A number of studies suggested that Treg exert their suppressive function on effector T cells indirectly by modifying the function of antigen-presenting
dendritic cells. Interestingly, a recent in vitro study showed that LFA-1 is important for the formation of dendritic cell/Treg aggregates, because LFA-1−/− Treg were no longer able to inhibit the maturation of cocultured dendritic cells 20. Similar effects were also observed in a mixed human/mouse suppression system 21. We Selleck CYC202 show here that LFA-1 deficiency results in a reduced Treg/effector cell ratio in the inflamed CNS. The reduction in Treg was already established in the spleen and thymi of unimmunized LFA-1−/− mice. Hence, besides a possible functional impairment of Dorsomorphin order Treg lacking LFA-1, these results indicate a more fundamental role for LFA-1 in generation of FoxP3+ Treg in the thymus.
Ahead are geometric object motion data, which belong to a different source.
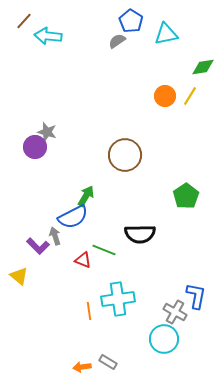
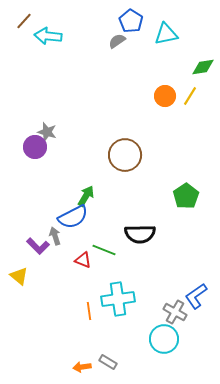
blue L-shape: rotated 136 degrees counterclockwise
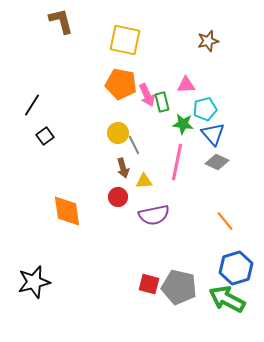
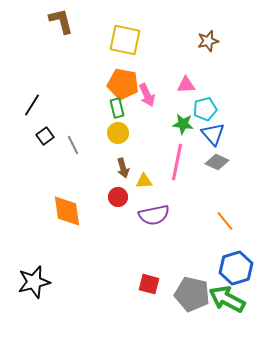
orange pentagon: moved 2 px right
green rectangle: moved 45 px left, 6 px down
gray line: moved 61 px left
gray pentagon: moved 13 px right, 7 px down
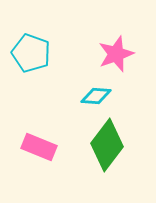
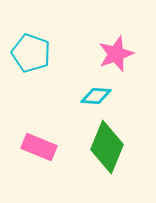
green diamond: moved 2 px down; rotated 15 degrees counterclockwise
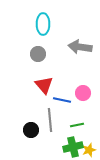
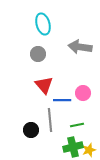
cyan ellipse: rotated 15 degrees counterclockwise
blue line: rotated 12 degrees counterclockwise
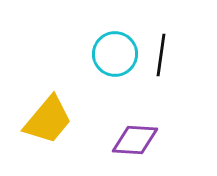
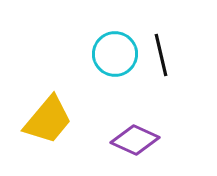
black line: rotated 21 degrees counterclockwise
purple diamond: rotated 21 degrees clockwise
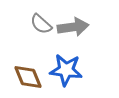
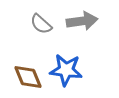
gray arrow: moved 9 px right, 6 px up
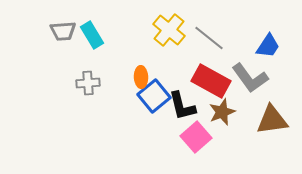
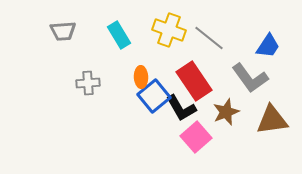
yellow cross: rotated 20 degrees counterclockwise
cyan rectangle: moved 27 px right
red rectangle: moved 17 px left; rotated 27 degrees clockwise
black L-shape: moved 1 px left, 2 px down; rotated 16 degrees counterclockwise
brown star: moved 4 px right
ICAM-1, a ligand of LFA-1, is expressed on thymic stromal cells 22. Therefore, LFA-1 potentially increases the
physical contact between thymocytes and stromal cells, resulting in enhanced T-cell receptor triggering. Increased T-cell receptor signaling during thymocyte selection favors the generation of naturally occurring Treg 23, which would explain the contribution of LFA-1 to the generation of naturally occurring Treg. So far, LFA-1 has been mainly recognized as a molecule regulating the migration of lymphocytes. Generally, the migration of LFA-1-deficient T cells to the peripheral lymph nodes is impaired, resulting in significantly smaller lymph nodes 10, 14. However, upon immunization with MOG-peptide, we observed that these differences in cellularity in lymph nodes between WT and LFA-1 KO mice are more or less levelled out (data not shown). In the context of EAE and transendothelial migration, Laschinger et al. 11 demonstrated that encephalitogenic G protein-coupled receptor kinase T cells do not use LFA-1 for the initial adhesion to the endothelium of the blood/brain barrier. Instead, LFA-1 was involved in the later phases of migration into the CNS parenchyma. However, it should be noted that these results were obtained for the healthy spinal cord and that the role of LFA-1 for migration
could be different during later stages of an EAE disease, in which other integrin interactions may compensate for the lack of LFA-1. In our study, we did not directly address the question of lymphocyte migration via the blood/brain barrier. However, the observation that the frequency of MOG reactive CD4+ T cells in LFA-1−/− mice is already higher outside the CNS suggests an impaired suppression of effector T cells by Treg rather than an altered migration as cause for the higher ratio of effector versus Treg in the inflamed CNS in LFA-1−/−. Overall, the exacerbated EAE in the absence of LFA-1 seems to be due to the impaired suppression of autoantigen-specific effector T cells by Treg, which in LFA-1−/− mice show a more extensive expansion in secondary lymphoid organs upon immunization with the MOG-peptide.